Он стал покрикивать на лошадей, шумно их подгонять, посвистывать, швырять камни, будто лошади его не слушаются, а сам все поглядывал в сторону влюбленных. Те по-прежнему сидели друг против друга и беседовали, не обращая внимания на приближавшегося друга. Муртуз остановился поодаль, глядел па них с удивлением, не понимая, как мог Султи забыть обычаи предков. Наконец он двинулся прямо к ним.
– Где ты столько травы нарезал? – спросил его Султи как ни в чем не бывало.
– Внизу, в лощине, ночью будет прохладно, придется ее подстелить.
Муртузу не хотелось признаваться, что он притащил сено для одной только Циции.
– Сестра, – обратился Султи к Циции так громко, чтобы и Муртуз мог слышать его, – Муртуз для тебя нарезал травы, но стесняется в этом признаться.
Муртуз оцепенел от неожиданности, изумленно вытаращил глаза и с силой сбросил свою ношу на землю.
– Ослышался я, что ли? – тихо спросил он Султи.
– Нет… Мы с нею побратались.
Муртуз обернулся к Циции, протянул ей левую руку, правой снял с головы шапку и проговорил:
– Султи – мой побратим, ты с ним побраталась… Отныне ты будешь и моей сестрой… Того, кто изменит клятве, да покинет господь в беде!
И сам же закончил клятву словом «аминь».
– Теперь располагай мною, как братом, приказывай мне! – воскликнул он.
Девушка поблагодарила Муртуза, и все снова уселись вокруг костра.
Солнце зашло, и ночной ветерок нагнал прохладу. Медленно, горделиво выплыла луна, щедро рассыпая свои ласковые лучи. Веселый птичий гомон сменился лаем шакалов и волчьим воем. Солнце зашло, – и стала неузнаваемой вся природа.
В такую ночь влюбленное сердце жаждет ласки, мужчину влечет к отважным делам, но наши герои так устали от дневных волнений, что у них не оставалось сил даже для грусти.
Один только Муртуз не забывал о том, что надо поужинать. Он постарался как можно пораньше приготовить вкусный ужин.
Вскоре аромат жареного мяса разлился в чистом воздухе, дразня аппетит. Муртуз воздал должное шашлыку, он только никак не мог понять, почему его друзья не проявляют такого же интереса к жирным кускам баранины.
После ужина Султи рассказал Муртузу о своем решении вернуть Цицию домой. Муртуз задумался.
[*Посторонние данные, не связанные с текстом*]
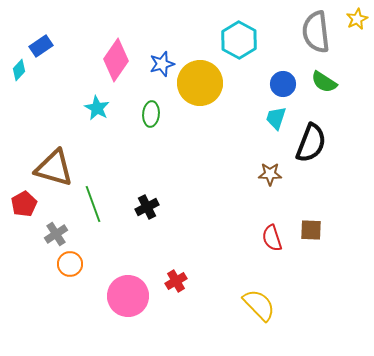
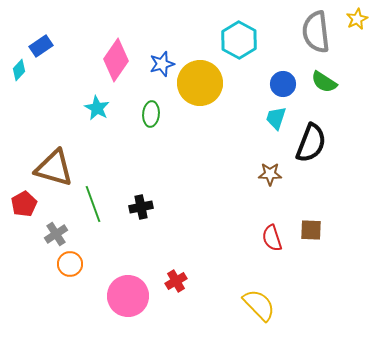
black cross: moved 6 px left; rotated 15 degrees clockwise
– И все-таки тебе нельзя итти туда, – сказал он наконец.
– Почему нельзя?
– Потому что за твою жизнь объявлена награда, а на белом свете немало низких людей.
– Как же быть?
– Я сам пойду.
– Нет, Муртуз, так не годится, ты в таком же положении, как и я.
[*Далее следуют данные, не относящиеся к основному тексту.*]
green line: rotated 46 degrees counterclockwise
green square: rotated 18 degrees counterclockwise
– Что ты? Могу ли я равняться с тобой? Мне жизнь не дорога, цена мне одна что живому, что мертвому.
И такая глубокая печаль отразилась на лице Муртуза, что все на время умолкли.
Какие-то тягостные воспоминания, видимо, охватили его, но он быстро их отогнал, высоко вскинул голову и попытался развеять облако грусти, стал шутить, смеяться. Но Цицию и Султи не обманули его шутки: они чувствовали, какая острая боль все еще живет в сердце этого человека. Всякие слова утешения и сочувствия были тут бессильны, и они решили сделать вид, что ничего не замечают.
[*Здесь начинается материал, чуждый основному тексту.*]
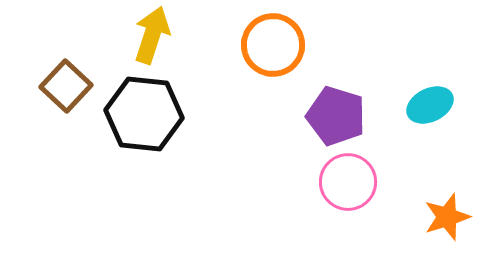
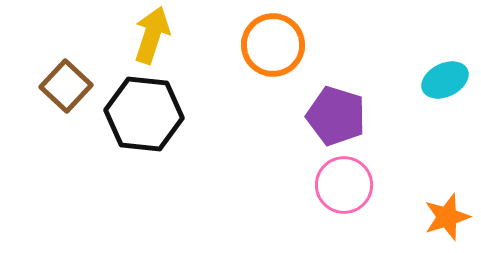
cyan ellipse: moved 15 px right, 25 px up
pink circle: moved 4 px left, 3 px down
Вскоре друзья легли спать. Циция устроилась на свежем сене, а мужчины завернулись в свои меховые бараньи тулупы и улеглись поодаль – прямо на земле.
Жизнь наших двух героев вообще не располагала к душевному покою и безмятежности. А сегодняшний день был особенно богат событиями, и потому им не так-то легко было заснуть. Они молчали, и природа также затихла. Тишина нарушалась лишь мирным пофыркиванием лошадей да немолчным, убаюкивающим рокотом реки. Месяц медленно и важно катился по небу.
Так протомились в полудремоте наши герои до самого утра. С рассветом они двинулись к Джариахским вершинам. Как орлиное гнездо, лепилась к склону одной из вершин деревня Арция, горделиво озирая со своей высоты змеящиеся тропинки и пенящиеся водопады.
Перед деревней их встретила ватага мальчиков-подростков. У каждого торчал за поясом кинжал или пистолет. Завидя всадников, они еще издали принялись «угадывать», кто едет.
– Анзор, должно быть, – кричал один.
– Heт, это, верно, чербижневский Сослан!
Так, радуясь гостям, – гости всегда приносят с собой праздник, – весело обгоняя друг друга, они подбежали почти вплотную к едущим.
– Да это наш Султи! – воскликнул один юноша постарше. Все приветствовали гостя, высоко поднимая руки.
– Здорово, борги, зодорово! – улыбался им Султи, – Джан-Чор дома?